É difícil, complicado, desgastador.

Sinto-me um bocado à deriva e sem saber o que pensar e o que sentir.

Calhou-me um tutor que me espreme por todos os lados até não sobrar nem um bocadinho de mim. Está à espera que eu saiba tudo e que o faça rápido e eficazmente, não me sorri, não me transmite conforto nem segurança. Apesar dessa exigência dele surtir em mim um efeito de querer provar-lhe que sei o que faço, apetece-me dizer-lhe que ele tem 20 anos de experiencia e eu tenho meses, muitas vezes saio do serviço com uma enorme vontade de chorar, obrigo-me e engolir o choro, respirar fundo e seguir em frente.

Apesar de entrar agora na terceira semana em que estou lá no serviço e já estar mais ambientada, no inicio foi muito complicado, sentia-me completamente perdida, não conseguia assimilar as novas rotinas, dinâmicas, doentes, patologias, pelo menos não da forma e rapidez que os enfermeiros queriam.

Muitas vezes lembro-me da anatomia de grey e da forma como os médicos tratam os internos, porque é muito similar à forma como os enfermeiros deste serviço tratam os estagiários.

Gosto da área, acho interessante, mas estou tão cansada desta constante pressão.
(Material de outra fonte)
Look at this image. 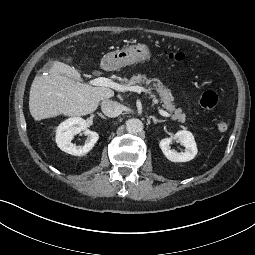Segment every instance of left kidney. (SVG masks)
I'll return each instance as SVG.
<instances>
[{"mask_svg":"<svg viewBox=\"0 0 255 255\" xmlns=\"http://www.w3.org/2000/svg\"><path fill=\"white\" fill-rule=\"evenodd\" d=\"M173 140L180 142L185 147V151L179 153L171 150L170 144ZM159 146L166 158L172 162H187L192 160L197 154L194 136L186 130L178 131L173 137L162 139Z\"/></svg>","mask_w":255,"mask_h":255,"instance_id":"1","label":"left kidney"}]
</instances>
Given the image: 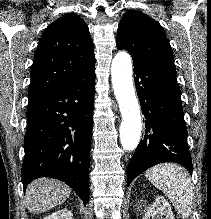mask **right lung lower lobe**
<instances>
[{
  "label": "right lung lower lobe",
  "instance_id": "98d812e1",
  "mask_svg": "<svg viewBox=\"0 0 211 219\" xmlns=\"http://www.w3.org/2000/svg\"><path fill=\"white\" fill-rule=\"evenodd\" d=\"M94 70L95 66L29 99L22 165L24 186L39 177L57 178L87 204Z\"/></svg>",
  "mask_w": 211,
  "mask_h": 219
}]
</instances>
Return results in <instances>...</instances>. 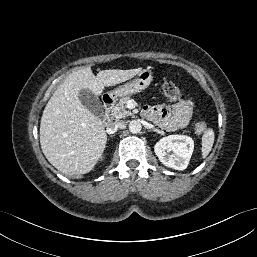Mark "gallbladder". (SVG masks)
<instances>
[{
	"label": "gallbladder",
	"instance_id": "obj_1",
	"mask_svg": "<svg viewBox=\"0 0 257 257\" xmlns=\"http://www.w3.org/2000/svg\"><path fill=\"white\" fill-rule=\"evenodd\" d=\"M79 100L81 101L82 105L96 117L101 118L103 116V104L95 94L88 90L82 89L79 93Z\"/></svg>",
	"mask_w": 257,
	"mask_h": 257
}]
</instances>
Só quero que acabe.

Enfermagem.

with love, nurse, em 10.01.16

Nunca pensei que esta minha jornada enquanto estudante de enfermagem fosse ser fácil, mas também nunca pensei que fosse ser tão difícil.

Há momentos que custa, custa muito quando percebo que não consigo demonstrar aquilo que sei, custa muito quando os resultados não fazem jus ao quanto me esforcei, custa muito quando pondero, nem que seja por um segundo, em desistir.

Não gosto de ter dúvidas, não gosto de por vezes sentir que posso estar a desperdiçar anos da minha vida, não gosto de sentir que não sou boa o suficiente, e quando estes momentos assolapam-me eu simplesmente baixo os braços e deixo-me cair nesta onda de tristeza, medo, dúvida e insegurança, deixo-me cair e pergunto-me uma e outra vez se este é o meu caminho e estou a fazê-lo de forma certa.

Não sei o que fazer, não sei o que sentir. Como é que posso cuidar de outras pessoas se às vezes nem consigo cuidar de mim?

A saga do recurso continua.

with love, nurse, em 22.06.15

Ir a recurso é tão stressante. Fazer frequências também é, mas vou para lá a pensar "ok, se correr mal tenho o recurso", para o recurso só penso "ok, se isto correr mal já não tens nada que te possa salvar".

Recuso-me perder à cadeira toda por causa do módulo de pedagogia, que não interessa nem ao menino jesus e que não me irá ajudar em nada a ser uma boa enfermeira.

O 1º ano nem parece enfermagem. Enfim.